While you don’t need an art school background to understand and appreciate good graphic design, becoming familiar with some basic design principles can pay big dividends if you’re thinking about hiring a graphic designer to work with your business or brand.
Do Your Homework
Start by spending some time looking at your competition’s logos, websites and business cards, and take notes about your reactions. You’ll quickly find that you have opinions about what you like and don’t like. Even reactions that seem vague to you (“I hate the color orange” or “I like XYZ’s logo”) can help a savvy graphic designer create a product you’ll love.
When it comes to graphic design, what’s left out is just as important as what’s put in. Good designs use white space — areas intentionally left blank — to balance out text and images. Your eyes need this uncluttered space to help you figure out what’s important and to guide you as you read a web page or brochure.

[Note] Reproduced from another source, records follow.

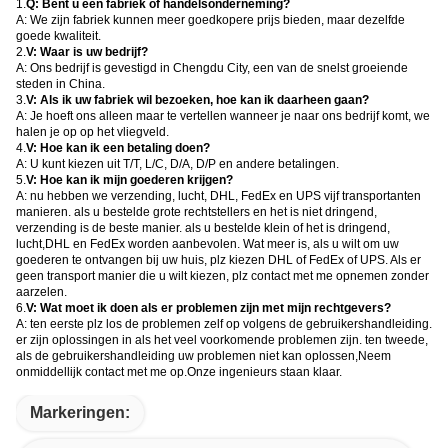
1.
Q: Bent u een fabriek of handelsonderneming?
A: We zijn fabriek kunnen meer goedkopere prijs bieden, maar dezelfde
goede kwaliteit.
2.
V: Waar is uw bedrijf?
A: Ons bedrijf is gevestigd in Chengdu City, een van de snelst groeiende
steden in China.
3.
V: Als ik uw fabriek wil bezoeken, hoe kan ik daarheen gaan?
A: Je hoeft ons alleen maar te vertellen wanneer je naar ons bedrijf komt, we
halen je op op het vliegveld.
4.
V: Hoe kan ik een betaling doen?
A: U kunt kiezen uit T/T, L/C, D/A, D/P en andere betalingen.
5.
V: Hoe kan ik mijn goederen krijgen?
A: nu hebben we verzending, lucht, DHL, FedEx en UPS vijf transportanten
manieren. als u bestelde grote rechtstellers en het is niet dringend,
verzending is de beste manier. als u bestelde klein of het is dringend,
lucht,DHL en FedEx worden aanbevolen. Wat meer is, als u wilt om uw
goederen te ontvangen bij uw huis, plz kiezen DHL of FedEx of UPS. Als er
geen transport manier die u wilt kiezen, plz contact met me opnemen zonder
aarzelen.
6.
V: Wat moet ik doen als er problemen zijn met mijn rechtgevers?
A: ten eerste plz los de problemen zelf op volgens de gebruikershandleiding.
er zijn oplossingen in als het veel voorkomende problemen zijn. ten tweede,
als de gebruikershandleiding uw problemen niet kan oplossen,Neem
onmiddellijk contact met me op.Onze ingenieurs staan klaar.
Markeringen: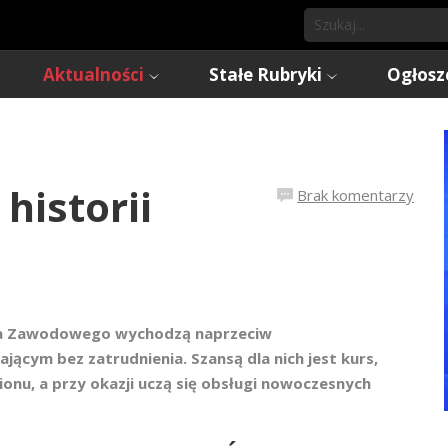
Aktualności
Stałe Rubryki
Ogłosz
historii
Brak komentarzy
ia Zawodowego wychodzą naprzeciw
cym bez zatrudnienia. Szansą dla nich jest kurs,
onu, a przy okazji uczą się obsługi nowoczesnych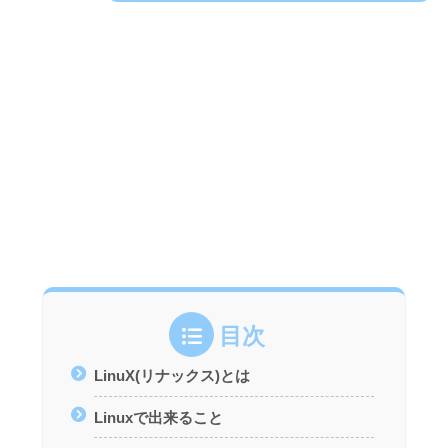
目次
LinuX(リナックス)とは
Linuxで出来ること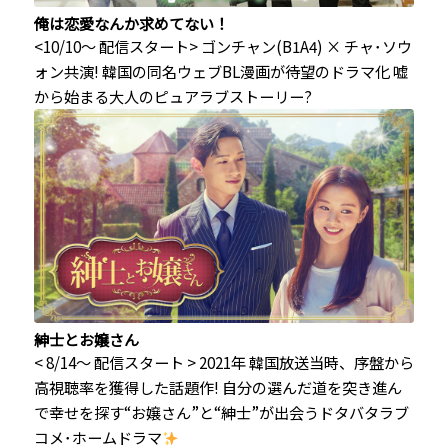
俺は恋愛なんか求めてない！
<10/10～ 配信スタート> ゴンチャン(B1A4) × チャ･ソウ
ォン共演! 韓国の同名ウェブBL漫画が待望のドラマ化 嘘
から始まる大人のピュアラブストーリー?
紳士とお嬢さん
< 8/14～ 配信スタート > 2021年 韓国放送当時、序盤から
高視聴率を獲得した話題作! 自分の選んだ道を突き進ん
で幸せを探す“お嬢さん”と“紳士”が出会うドタバタラブ
コメ･ホームドラマ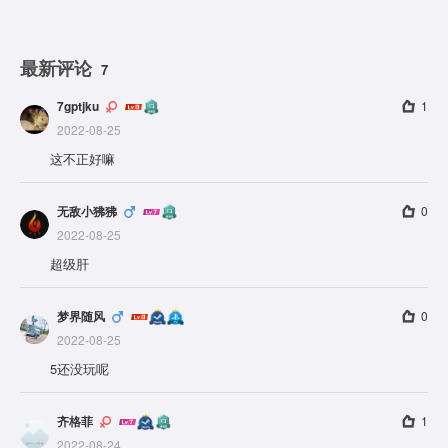
最新评论
7
7gptjku
1
2022-08-25
这不正好嘛
无敌小狒狒
0
2022-08-25
超级肝
梦界随风
0
2022-08-25
5还没玩呢
齐格菲
1
2022-08-24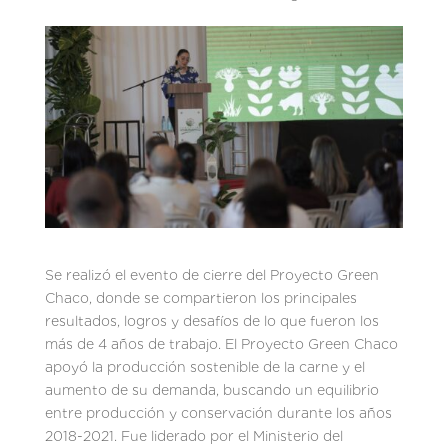
Se realizó el evento de cierre del Proyecto Green
Chaco, donde se compartieron los principales
resultados, logros y desafíos de lo que fueron los
más de 4 años de trabajo. El Proyecto Green Chaco
apoyó la producción sostenible de la carne y el
aumento de su demanda, buscando un equilibrio
entre producción y conservación durante los años
2018-2021. Fue liderado por el Ministerio del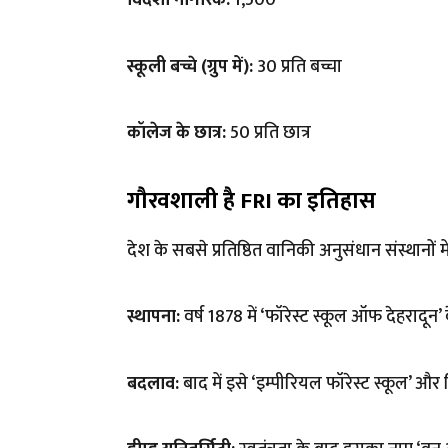
विदेशी नागरिक:
₹1,500
स्कूली बच्चे (ग्रुप में):
₹30 प्रति बच्चा
कॉलेज के छात्र:
₹50 प्रति छात्र
गौरवशाली है FRI का इतिहास
देश के सबसे प्रतिष्ठित वानिकी अनुसंधान संस्थानों 
स्थापना:
वर्ष 1878 में ‘फॉरेस्ट स्कूल ऑफ देहरादून’
बदलाव:
बाद में इसे ‘इम्पीरियल फॉरेस्ट स्कूल’ और 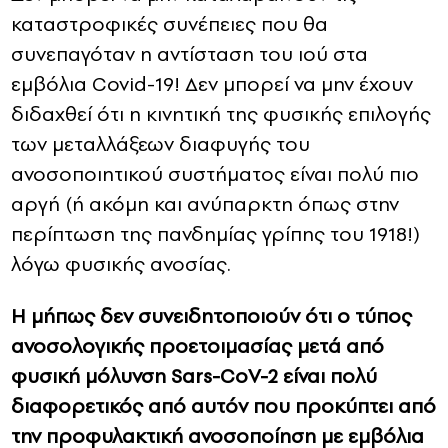
καταστροφικές συνέπειες που θα
συνεπαγόταν η αντίσταση του ιού στα
εμβόλια Covid-19! Δεν μπορεί να μην έχουν
διδαχθεί ότι η κινητική της φυσικής επιλογής
των μεταλλάξεων διαφυγής του
ανοσοποιητικού συστήματος είναι πολύ πιο
αργή (ή ακόμη και ανύπαρκτη όπως στην
περίπτωση της πανδημίας γρίπης του 1918!)
λόγω φυσικής ανοσίας.
Η μήπως δεν συνειδητοποιούν ότι ο τύπος
ανοσολογικής προετοιμασίας μετά από
φυσική μόλυνση Sars-CoV-2 είναι πολύ
διαφορετικός από αυτόν που προκύπτει από
την προφυλακτική ανοσοποίηση με εμβόλια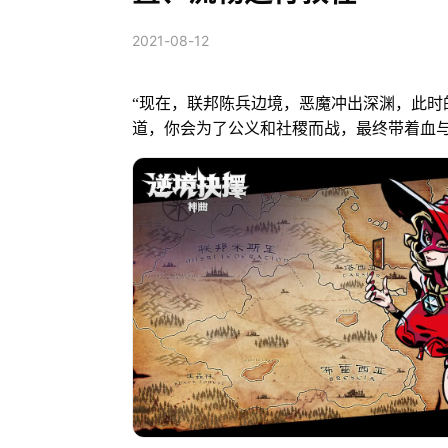
2021-08-12
“现在，联邦陈兵边境，恶魔冲出深渊，此时
道，你会为了公义和社稷而战，最终带着血与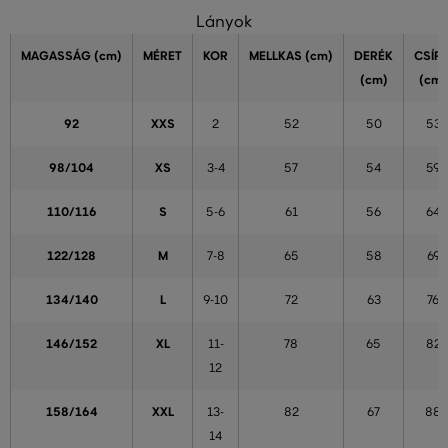
Lányok
MAGASSÁG
(cm)
MÉRET
KOR
MELLKAS
(cm)
DERÉK
CSÍP
(cm)
(cm)
92
XXS
2
52
50
53
98/104
XS
3-4
57
54
59
110/116
S
5-6
61
56
64
122/128
M
7-8
65
58
69
134/140
L
9-10
72
63
76
146/152
XL
11-
78
65
82
12
158/164
XXL
13-
82
67
88
14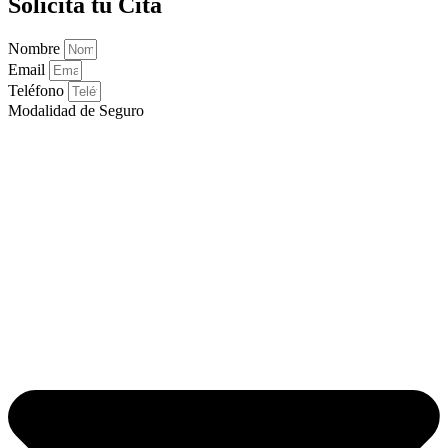
Solicita tu Cita
Nombre
Email
Teléfono
Modalidad de Seguro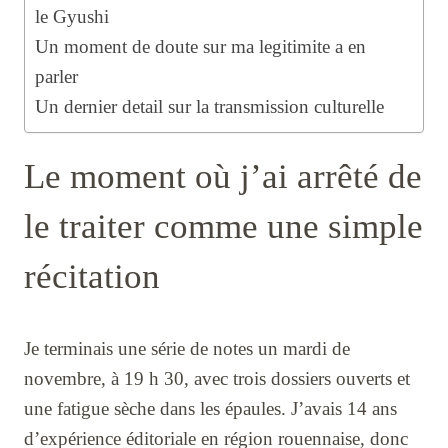
le Gyushi
Un moment de doute sur ma legitimite a en
parler
Un dernier detail sur la transmission culturelle
Le moment où j’ai arrêté de
le traiter comme une simple
récitation
Je terminais une série de notes un mardi de
novembre, à 19 h 30, avec trois dossiers ouverts et
une fatigue sèche dans les épaules. J’avais 14 ans
d’expérience éditoriale en région rouennaise, donc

Using white space effectively makes a design more attractive to the reader and easier to use.
Decide on Content
Just as you can’t write an article if you don’t know what you’re trying to say, you can’t select the perfect design if you haven’t thought about what you’re trying to communicate. What adjectives describe your business? What message should prospective clients or customers take from your logo or website? Jot down a few important ideas that you want to get across, and make a list of vital information that must be included in a design (your website URL and email address, for example, must appear on a business card, whereas a photograph of your office need not).
It’s human nature to overdo things: too many words, too many images and too many colors. An experienced graphic designer can help you pare down your design, letting a clear and unified message shine through.
Focus on Fonts
The style of typeface used can make or break a design. Subtle differences, like a serif (the “feet” at the bottom of some letters) or the thickness of the strokes can play a surprisingly big role in a reader’s reaction to a font. Avoid cutesy styles (like Curlz), overused fonts (like Papyrus), and above all else, stay away from Comic Sans.
Color choice is more than just an aesthetic decision; colors often have symbolic meanings that can affect how a design is perceived. Warm colors, like red and yellow, are energetic and attract attention, while cool blues and lavenders are soothing. Specific colors often carry symbolism; green, for example, is associated with nature — a good choice for a landscaper or nursery. Pink is considered by many to be a feminine color, perhaps not the best choice if your customers are predominantly men. Give some thought to the colors you gravitate toward, and consider how they affect the overall look and meaning of a design.
Stay On Message
The best design is one that represents your brand or business most effectively. Blindly following fads or copying the look of other logos or websites won’t accomplish that. When evaluating a design, think about how each individual component –font, color, layout, and logo, to name a few– represents your business and what message each component sends. By keeping an eye on your goals, you’ll end up with a design that looks good and does the job for years to come.